■ Goal of the exercise: Exact copies of the lines below are the goal; any images in them are dropped.

Data supplied: Begin

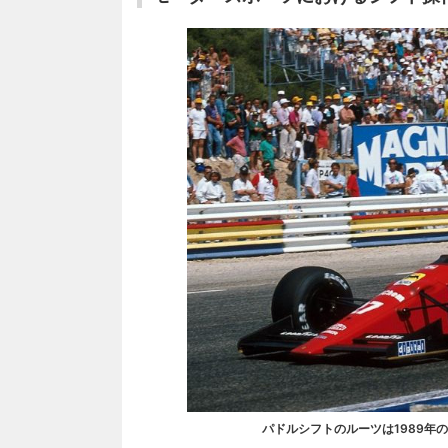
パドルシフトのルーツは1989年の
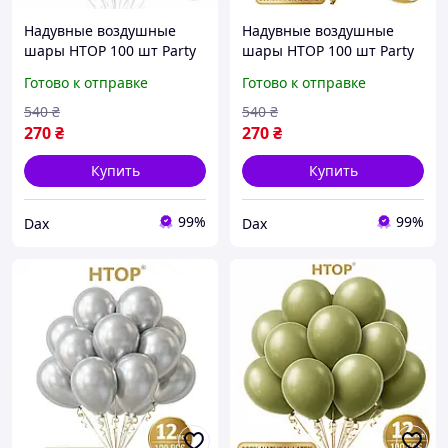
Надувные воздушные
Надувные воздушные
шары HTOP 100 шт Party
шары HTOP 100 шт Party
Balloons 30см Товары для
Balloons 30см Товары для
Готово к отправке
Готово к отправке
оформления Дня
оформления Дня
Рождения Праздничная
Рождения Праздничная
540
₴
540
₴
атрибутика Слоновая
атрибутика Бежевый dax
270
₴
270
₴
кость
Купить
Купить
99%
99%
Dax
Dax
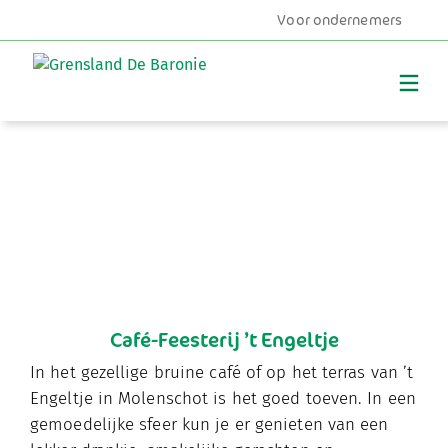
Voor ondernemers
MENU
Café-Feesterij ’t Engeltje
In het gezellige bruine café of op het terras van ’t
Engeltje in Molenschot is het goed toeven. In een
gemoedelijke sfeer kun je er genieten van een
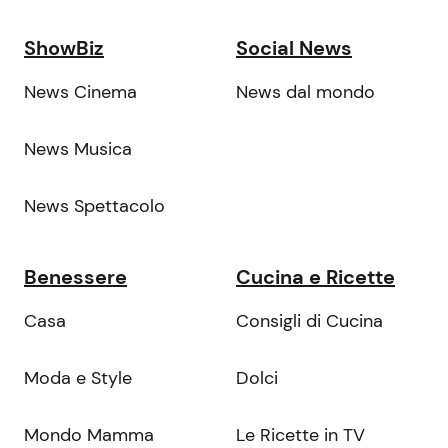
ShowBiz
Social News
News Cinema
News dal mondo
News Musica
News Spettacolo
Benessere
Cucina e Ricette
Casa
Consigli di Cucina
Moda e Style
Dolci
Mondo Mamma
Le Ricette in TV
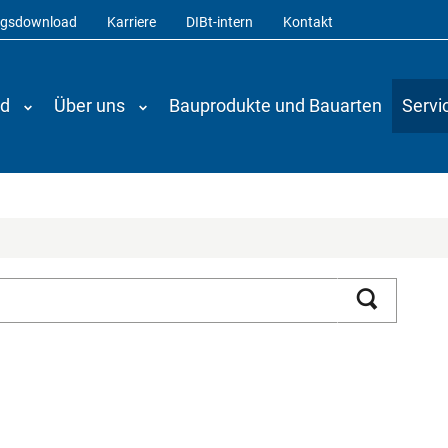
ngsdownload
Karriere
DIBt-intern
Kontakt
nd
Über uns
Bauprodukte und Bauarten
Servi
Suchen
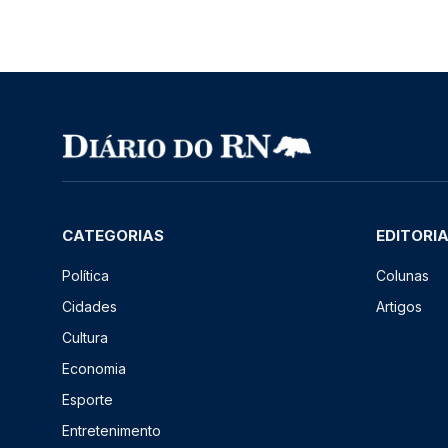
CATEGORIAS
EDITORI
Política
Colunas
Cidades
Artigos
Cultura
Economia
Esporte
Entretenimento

Data supplied: End

■ Solution for this task:
パドルシフトのルーツは1989年の
Надувные воздушные
Надувные воздушные
шары HTOP 100 шт Party
шары HTOP 100 шт Party
Balloons 30см Товары для
Balloons 30см Товары для
Готово к отправке
Готово к отправке
оформления Дня
оформления Дня
Рождения Праздничная
Рождения Праздничная
540
₴
540
₴
атрибутика Слоновая
атрибутика Бежевый dax
270
₴
270
₴
кость
Купить
Купить
99%
99%
Dax
Dax
Voor ondernemers
MENU
Café-Feesterij ’t Engeltje
In het gezellige bruine café of op het terras van ’t
Engeltje in Molenschot is het goed toeven. In een
gemoedelijke sfeer kun je er genieten van een
ShowBiz
Social News
News Cinema
News dal mondo
News Musica
News Spettacolo
Benessere
Cucina e Ricette
Casa
Consigli di Cucina
Moda e Style
Dolci
Mondo Mamma
Le Ricette in TV
ngsdownload
Karriere
DIBt-intern
Kontakt
nd
Über uns
Bauprodukte und Bauarten
Servi
Suchen
CATEGORIAS
EDITORI
Política
Colunas
Cidades
Artigos
Cultura
Economia
Esporte
Entretenimento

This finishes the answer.